◆ PROBLEM ◆
Apart from the pictures, every record here must be copied word for word.

*** Opening INFORMATION GIVEN ***

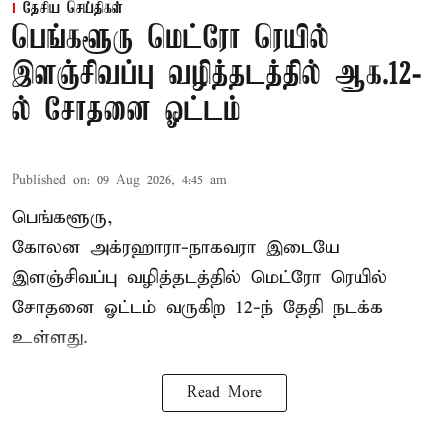
தேசிய செய்திகள்
பெங்களூரு மெட்ரோ ரெயில்
இளஞ்சிவப்பு வழித்தடத்தில் ஆக.12-
ல் சோதனை ஓட்டம்
Published on
:
09 Aug 2026, 4:45 am
பெங்களூரு,
கோலன அக்ரஹாரா-நாகவரா இடையே
இளஞ்சிவப்பு வழித்தடத்தில் மெட்ரோ ரெயில்
சோதனை ஓட்டம் வருகிற 12-ந் தேதி நடக்க
உள்ளது.
Read More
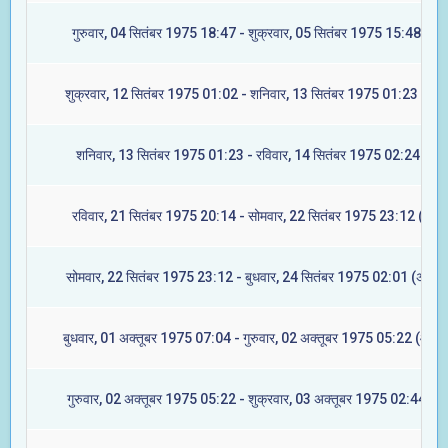
गुरुवार, 04 सितंबर 1975 18:47 - शुक्रवार, 05 सितंबर 1975 15:48 (मघा
शुक्रवार, 12 सितंबर 1975 01:02 - शनिवार, 13 सितंबर 1975 01:23 (ज्येष्
शनिवार, 13 सितंबर 1975 01:23 - रविवार, 14 सितंबर 1975 02:24 (मूल
रविवार, 21 सितंबर 1975 20:14 - सोमवार, 22 सितंबर 1975 23:12 (रेवती
सोमवार, 22 सितंबर 1975 23:12 - बुधवार, 24 सितंबर 1975 02:01 (अश्विन
बुधवार, 01 अक्तूबर 1975 07:04 - गुरुवार, 02 अक्तूबर 1975 05:22 (आश्ले
गुरुवार, 02 अक्तूबर 1975 05:22 - शुक्रवार, 03 अक्तूबर 1975 02:44 (मघ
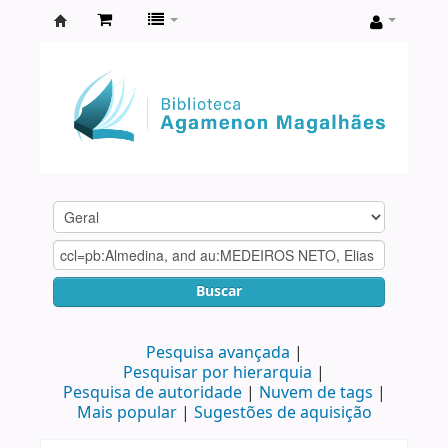
Biblioteca
Agamenon
Magalhães
Buscar
Pesquisa avançada
Pesquisar por hierarquia
Pesquisa de autoridade
Nuvem de tags
Mais popular
Sugestões de aquisição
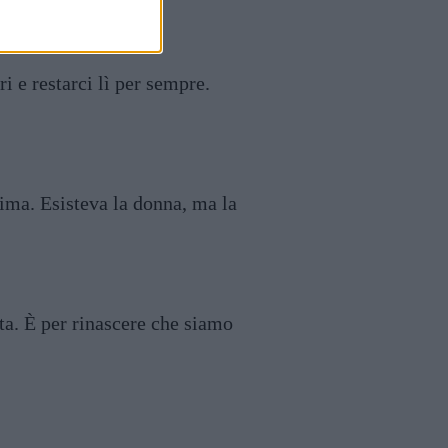
i e restarci lì per sempre.
ima. Esisteva la donna, ma la
ta. È per rinascere che siamo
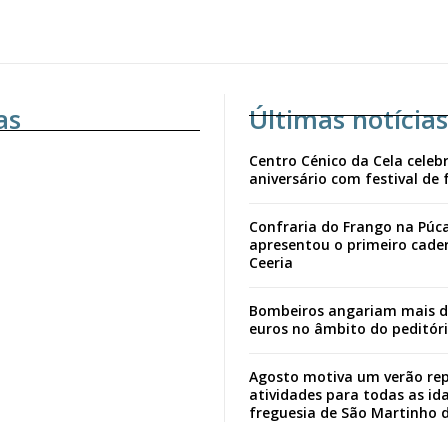
as
Últimas notícias
Centro Cénico da Cela celebr
aniversário com festival de 
Confraria do Frango na Púc
apresentou o primeiro cade
Ceeria
Bombeiros angariam mais d
euros no âmbito do peditór
Agosto motiva um verão rep
atividades para todas as id
freguesia de São Martinho 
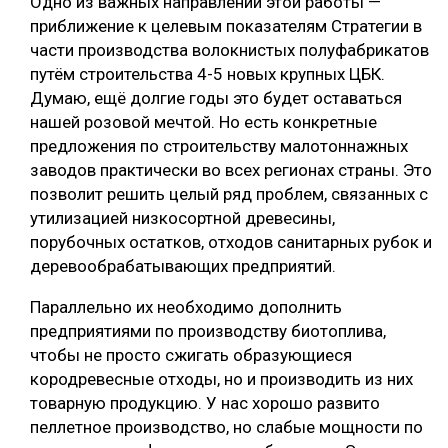
Одно из важных направлений этой работы —
приближение к целевым показателям Стратегии в
части производства волокнистых полуфабрикатов
путём строительства 4-5 новых крупных ЦБК.
Думаю, ещё долгие годы это будет оставаться
нашей розовой мечтой. Но есть конкретные
предложения по строительству малотоннажных
заводов практически во всех регионах страны. Это
позволит решить целый ряд проблем, связанных с
утилизацией низкосортной древесины,
порубочных остатков, отходов санитарных рубок и
деревообрабатывающих предприятий.
Параллельно их необходимо дополнить
предприятиями по производству биотоплива,
чтобы не просто сжигать образующиеся
кородревесные отходы, но и производить из них
товарную продукцию. У нас хорошо развито
пеллетное производство, но слабые мощности по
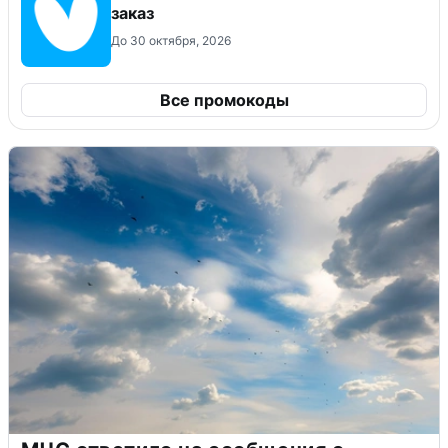
заказ
До 30 октября, 2026
Все промокоды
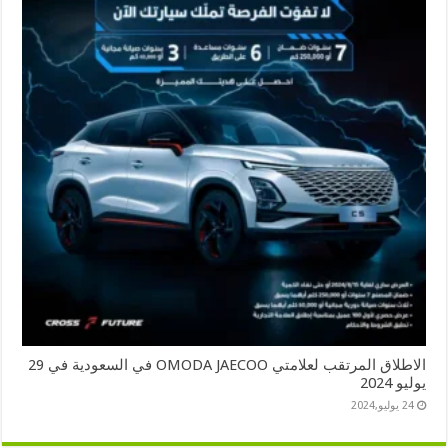
الاطلاق المرتقب لعلامتي OMODA JAECOO في السعودية في 29
يوليو 2024
24 يوليو,2024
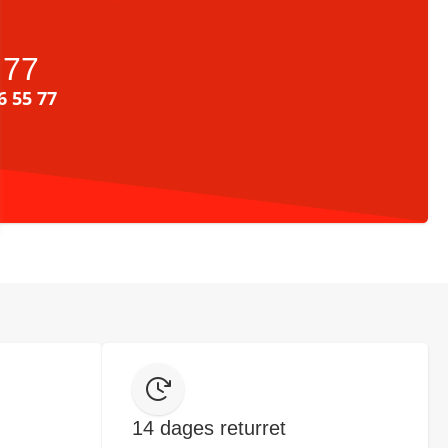
 77
6 55 77
14 dages returret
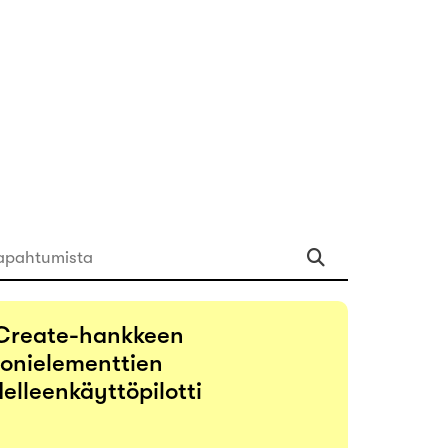
apahtumista
Create-hankkeen
onielementtien
elleenkäyttöpilotti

*** Closing INFORMATION GIVEN ***

◆ EXERCISE RESPONSE ◆
தேசிய செய்திகள்
பெங்களூரு மெட்ரோ ரெயில்
இளஞ்சிவப்பு வழித்தடத்தில் ஆக.12-
ல் சோதனை ஓட்டம்
Published on
:
09 Aug 2026, 4:45 am
பெங்களூரு,
கோலன அக்ரஹாரா-நாகவரா இடையே
இளஞ்சிவப்பு வழித்தடத்தில் மெட்ரோ ரெயில்
சோதனை ஓட்டம் வருகிற 12-ந் தேதி நடக்க
உள்ளது.
Read More
गुरुवार, 04 सितंबर 1975 18:47 - शुक्रवार, 05 सितंबर 1975 15:48 (मघा
शुक्रवार, 12 सितंबर 1975 01:02 - शनिवार, 13 सितंबर 1975 01:23 (ज्येष्
शनिवार, 13 सितंबर 1975 01:23 - रविवार, 14 सितंबर 1975 02:24 (मूल
रविवार, 21 सितंबर 1975 20:14 - सोमवार, 22 सितंबर 1975 23:12 (रेवती
सोमवार, 22 सितंबर 1975 23:12 - बुधवार, 24 सितंबर 1975 02:01 (अश्विन
बुधवार, 01 अक्तूबर 1975 07:04 - गुरुवार, 02 अक्तूबर 1975 05:22 (आश्ले
गुरुवार, 02 अक्तूबर 1975 05:22 - शुक्रवार, 03 अक्तूबर 1975 02:44 (मघ
Biblioteca
Agamenon
Magalhães
Buscar
Pesquisa avançada
Pesquisar por hierarquia
Pesquisa de autoridade
Nuvem de tags
Mais popular
Sugestões de aquisição
i e restarci lì per sempre.
ima. Esisteva la donna, ma la
ta. È per rinascere che siamo
as
Últimas notícias
Centro Cénico da Cela celebr
aniversário com festival de 
Confraria do Frango na Púc
apresentou o primeiro cade
Ceeria
Bombeiros angariam mais d
euros no âmbito do peditór
Agosto motiva um verão rep
atividades para todas as id
freguesia de São Martinho 
Одно из важных направлений этой работы —
приближение к целевым показателям Стратегии в
части производства волокнистых полуфабрикатов
путём строительства 4-5 новых крупных ЦБК.
Думаю, ещё долгие годы это будет оставаться
нашей розовой мечтой. Но есть конкретные
предложения по строительству малотоннажных
заводов практически во всех регионах страны. Это
позволит решить целый ряд проблем, связанных с
утилизацией низкосортной древесины,
порубочных остатков, отходов санитарных рубок и
деревообрабатывающих предприятий.
Параллельно их необходимо дополнить
предприятиями по производству биотоплива,
чтобы не просто сжигать образующиеся
кородревесные отходы, но и производить из них
товарную продукцию. У нас хорошо развито
пеллетное производство, но слабые мощности по
заказ
До 30 октября, 2026
Все промокоды
الاطلاق المرتقب لعلامتي OMODA JAECOO في السعودية في 29
يوليو 2024
24 يوليو,2024
 77
6 55 77
14 dages returret
apahtumista
Create-hankkeen
onielementtien
elleenkäyttöpilotti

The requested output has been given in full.